À 5 km de l’arrivée, un groupe comptant sept fondeurs est parvenu à distancer quelques rivaux, dont Harvey.

«Je suis content. J’ai fini mon traitement aux antibiotiques, jeudi, alors si je compare ma progression par rapport au sprint de Drammen [54e], mercredi, c’est vraiment bon. Je ne savais pas trop à quoi m’attendre, et je pense n’avoir pas trop perdu la forme, ça me place bien pour les finales, la fin de semaine prochaine», notait Harvey.

Le fondeur de 29 ans de Saint-Ferréol-les-Neiges pouvait identifier le moment où les favoris ont effectué la dernière cassure. «Ça s’est joué sur la partie la plus surélevée du parcours dans le dernier tour, j’ai perdu le contact sur le groupe devant moi, j’ai perdu environ 15 secondes sur eux. Je n’ai pas pu donner le petit coup pour les suivre.»

S’il le pouvait, Harvey reverrait sa stratégie de changements de skis. Il a enfilé une nouvelle paire après le troisième tour, pratiquement à la mi-course.

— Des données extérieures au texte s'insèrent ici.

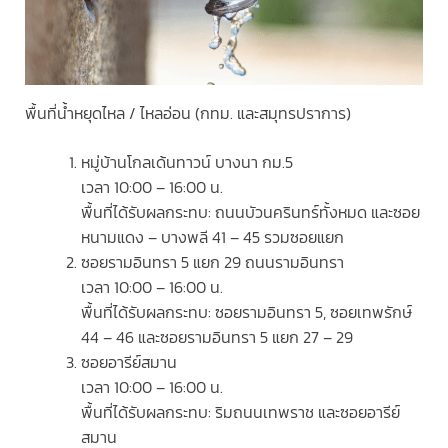
พื้นที่น้ำหยุดไหล / ไหลอ่อน (กทม. และสมุทรปราการ)
หมู่บ้านโกลเด้นทาวน์ บางนา กม.5
เวลา 10:00 – 16:00 น.
พื้นที่ได้รับผลกระทบ: ถนนบัวนครินทร์ทั้งหมด และซอย
หนามแดง – บางพลี 41 – 45 รวมซอยแยก
ซอยรามอินทรา 5 แยก 29 ถนนรามอินทรา
เวลา 10:00 – 16:00 น.
พื้นที่ได้รับผลกระทบ: ซอยรามอินทรา 5, ซอยเทพรักษ์
44 – 46 และซอยรามอินทรา 5 แยก 27 – 29
ซอยอารีย์สมาน
เวลา 10:00 – 16:00 น.
พื้นที่ได้รับผลกระทบ: ริมถนนเทพราช และซอยอารีย์
สมาน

«Le fait de pouvoir changer les skis rend les 50 km beaucoup plus intéressants. Sundby a changé une fois, comme moi, mais Dario l’a fait plus tard que nous. Il y a eu un party vendredi soir sur le site et la piste était sale. J’aurais peut-être pu changer plus tard pour avoir des skis propres pour finir, mais je n’aurais pas gagné pour autant. J’aurais pu faire un top 5», estimait-il.

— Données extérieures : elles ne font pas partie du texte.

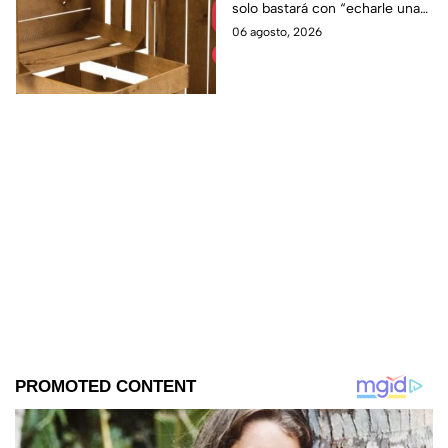
solo bastará con “echarle una
manita de gato”
06 agosto, 2026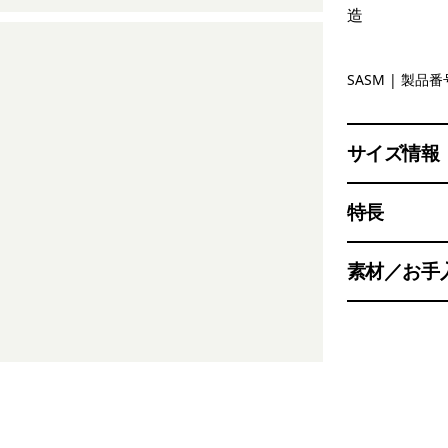
造
Sastrugi:
SASM
| 製品番号
サイズ情報
特長
素材／お手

Dernière chance l’an prochain

Harvey aimerait bien ajouter le fleuron d’Holmenkollen à son palmarès. En 1988, son père, Pierre Harvey, avait remporté le 50 km du 100e anniversaire de cette course mythique. Il pourra essayer de passer à l’histoire, l’an prochain, lors de son dernier passage à Oslo.

«À part les Jeux, les Mondiaux et le Tour, c’est la course la plus prestigieuse de la Coupe du monde de ski de fond. Le monde parle encore que le grand Bjorn Daehlie [Norvège] n’a jamais gagné le 50 km d’Holmenkollen. Mais c’est toujours tripant pour nous compétitionner ici, il y a tellement de fans, c’est bruyant tout le temps. Les gens encouragent tous les skieurs, sauf peut-être les Suédois...»

Harvey a terminé à 32,4 secondes du vainqueur. Il s’agissait de la quatrième fois de sa carrière qu’il perçait le top 10 de cette course, ayant terminé troisième en 2009, cinquième en 2011 et sixième en 2017.

Il s’offrira les finales de la Coupe du monde, à Falun, le week-end prochain, en guise de clôture à sa saison. Si les trois premières places du classement général ne sont plus accessibles, à moins d’une défaillance peu probable de Cologna ou de Sundby, il y visera un podium dans l’une des trois courses de ce mini-tour.